Together with Rethink Mental Illness, and in collaboration with the Magistrates' Association, the Justices' Clerks' Society and the Judicial College, The Prison Reform Trust developed an online resource for magistrates, district judges and court staff, which was launched in 2013. The resource, which is well used with an average 500 unique users/month, stimulated demand for awareness training for local branches of the Magistrates' Association and annual training for District Judges; The Prison Reform Trust supported these events by providing speakers.

Feedback from Users of the Resource Book

One magistrate said:

“Useful is a word that completely undersells this presentation. Jenny is really an expert in her field, with a gift of engaging with and explaining to us the key issues and sensitivity to the needs of others.”

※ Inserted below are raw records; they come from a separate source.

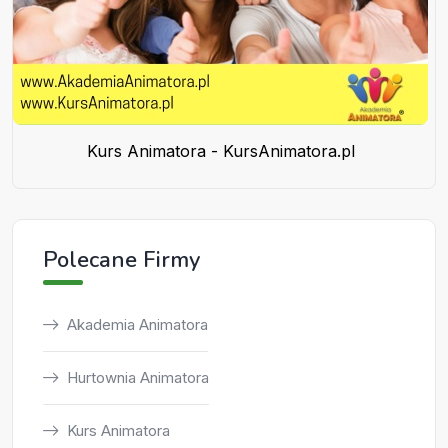
Kurs Animatora - KursAnimatora.pl
Polecane Firmy
Akademia Animatora
Hurtownia Animatora
Kurs Animatora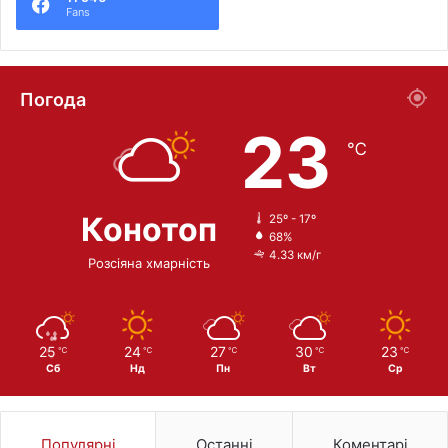
Fans
Погода
23
℃
Конотоп
25º - 17º
68%
4.33 км/г
Розсіяна хмарність
25
24
27
30
23
℃
℃
℃
℃
℃
Сб
Нд
Пн
Вт
Ср
Популярні
Останні
Коментарі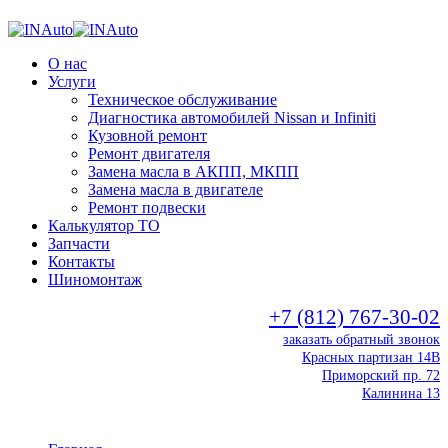
О нас
Услуги
Техническое обслуживание
Диагностика автомобилей Nissan и Infiniti
Кузовной ремонт
Ремонт двигателя
Замена масла в АКПП, МКПП
Замена масла в двигателе
Ремонт подвески
Калькулятор ТО
Запчасти
Контакты
Шиномонтаж
+7 (812) 767-30-02
заказать обратный звонок
Красных партизан 14В
Приморский пр. 72
Калинина 13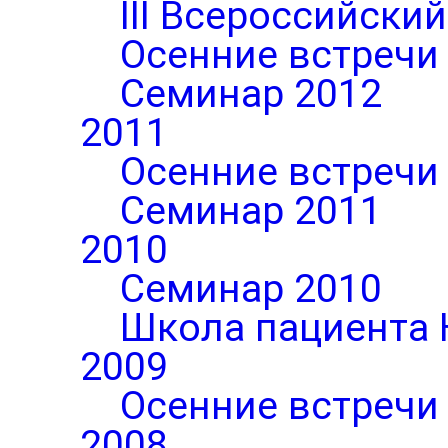
III Всероссийски
Осенние встречи
Семинар 2012
2011
Осенние встречи
Семинар 2011
2010
Семинар 2010
Школа пациента 
2009
Осенние встречи
2008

The value of hearing from individuals with particular support needs and direct experience of the criminal courts is especially significant. One magistrate said:

“Waine highlighted problems encountered [in court] and how these could have been overcome. His input was particularly useful.”

Two magistrates said:

“I now know there are things that I can do in court that can make a difference for people who might be struggling to understand; and that makes me feel more confident.”

“I didn't know about intermediaries or that we, as magistrates, can ask for additional support.”

One district judge explained how she had changed the way in which she spoke to defendants who appeared vulnerable and, in particular, how she had checked that a particular defendant had understood what was happening in court, and the implication of the sentencing decision.